People are the Prize

What Do You See Wednesday?

2 Comments

Check out the comments to read what others have seen!

Assess how well this school is using the three strategies of CPTED (‘septed’) or Crime Prevention Through Environmental Design:

1. Surveillance:  The ability to clearly see a potential threat
2.  Access Control: The ability to deny and delay access of unwanted persons into the school and/or school grounds
3.  Ownership: Sending a clear message that the space belongs to the school

Remember, look for the good as well as what needs to be improved.

So what do you see?

 cpted1

Author: Don Shomette

Don Shomette is a trainer, speaker, consultant, and owner of People are the Prize, a violence prevention company that helps people to prevent and survive a school attack. He has spent a lifetime working with police officers and principals and is consistently evaluated by those who attend his trainings as one of the best instructors ever. Don challenges, entertains, and helps school personnel to think of preventing violence in a new and positive way.

2 thoughts on “What Do You See Wednesday?

  1. School has taken ownership. Grounds appear mowed, trimmed and free of litter. Visitor parking spots are clearly marked. Surveillance, however, is inhibited. Trees block view from lower windows. Access control looks OK from a building standpoint–limited entries at ground level. From a grounds standpoint, however, a non-centralized parking plan could encourage visitors to attempt building entry at the nearest available door. No signs indicating location of main entrance are visible in the picture.

  2. Rob’s assessment is awesome. I only have a few things to add.

    1. Lighting in the front of the school appears to be very limited. This is a large building and will need some wall packs or additional lighting to ensure there are no dark spots. Lighting doesn’t have to be extremely bright—just uniform. From the picture, we have no idea how the community will influence this school. All communities do, the only question is will it be negative or positive or will people use the school grounds for illegal or unwanted activities during the evening hours? The lack of lighting might be a serious issue depending on the behavior of the community and should be assessed further.

    2. You can’t see it well, but there are cameras near the top of the building. They look like PTZ (Pan, Tilt, Zoom) cameras. Good placement, protection, and coverage. I don’t see any signs warning that the area is being recorded, which would be helpful. Warning signs are a lesser form of ownership and help to send a message that ‘we care about what happens here and we’re going to be watching.’ We know for a fact that this has an impact on some would be offenders—not all—but some and we’ll take that.

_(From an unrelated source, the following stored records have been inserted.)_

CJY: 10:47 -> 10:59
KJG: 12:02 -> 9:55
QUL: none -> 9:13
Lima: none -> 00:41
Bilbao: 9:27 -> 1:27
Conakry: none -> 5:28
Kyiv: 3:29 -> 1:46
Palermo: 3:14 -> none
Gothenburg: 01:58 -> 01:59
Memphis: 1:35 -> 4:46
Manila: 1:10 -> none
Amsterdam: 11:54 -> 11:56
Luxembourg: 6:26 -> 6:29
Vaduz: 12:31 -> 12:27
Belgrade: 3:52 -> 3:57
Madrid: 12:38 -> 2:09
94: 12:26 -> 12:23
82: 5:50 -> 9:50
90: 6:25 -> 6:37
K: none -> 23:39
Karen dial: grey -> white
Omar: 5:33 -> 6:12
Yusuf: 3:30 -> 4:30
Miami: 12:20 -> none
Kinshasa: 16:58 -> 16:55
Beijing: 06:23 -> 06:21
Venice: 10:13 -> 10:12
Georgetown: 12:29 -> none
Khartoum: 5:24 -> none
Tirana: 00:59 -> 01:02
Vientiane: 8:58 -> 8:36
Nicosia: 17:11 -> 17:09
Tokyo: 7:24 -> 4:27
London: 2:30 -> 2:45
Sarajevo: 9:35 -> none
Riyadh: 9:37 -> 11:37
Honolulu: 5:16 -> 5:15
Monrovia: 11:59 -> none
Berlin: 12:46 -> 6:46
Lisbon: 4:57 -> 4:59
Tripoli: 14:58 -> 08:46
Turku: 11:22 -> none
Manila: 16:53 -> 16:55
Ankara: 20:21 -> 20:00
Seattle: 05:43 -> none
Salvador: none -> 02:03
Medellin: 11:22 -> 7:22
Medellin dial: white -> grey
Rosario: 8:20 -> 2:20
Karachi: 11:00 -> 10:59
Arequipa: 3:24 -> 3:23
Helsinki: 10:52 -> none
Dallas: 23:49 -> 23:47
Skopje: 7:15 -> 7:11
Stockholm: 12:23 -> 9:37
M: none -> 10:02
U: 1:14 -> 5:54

    3. I don’t like the visitor parking in the current setup. Like Rob, I too worry that it may encourage visitors to attempt building entry at the nearest door. I just don’t like cars that close to the front. Space and distance—the more we have the better we are able to see threats as they are approaching the building. Every potential threat must walk into the building—no one just magically appears inside. The more space and distance we have to observe, the safer our school.

    4. That leads me to my last point. The trees. I think this is a serious issue and not only because they hinder surveillance, but because of what it tells me of the mindset of the school. It appears to me, from what I see in the picture, that the school has turned inward. Meaning that they are not focused enough on spotting the threat before he or she has the chance to begin their act of violence. We must see the threat first and react first. Minutes matter! The faster we can initiate our crisis procedures, call for assistance, and confront the threat, the more lives we will save.

    Hindered vision just doesn’t hinder our response time. It hinders our mindset. We must see first, report first, and react first.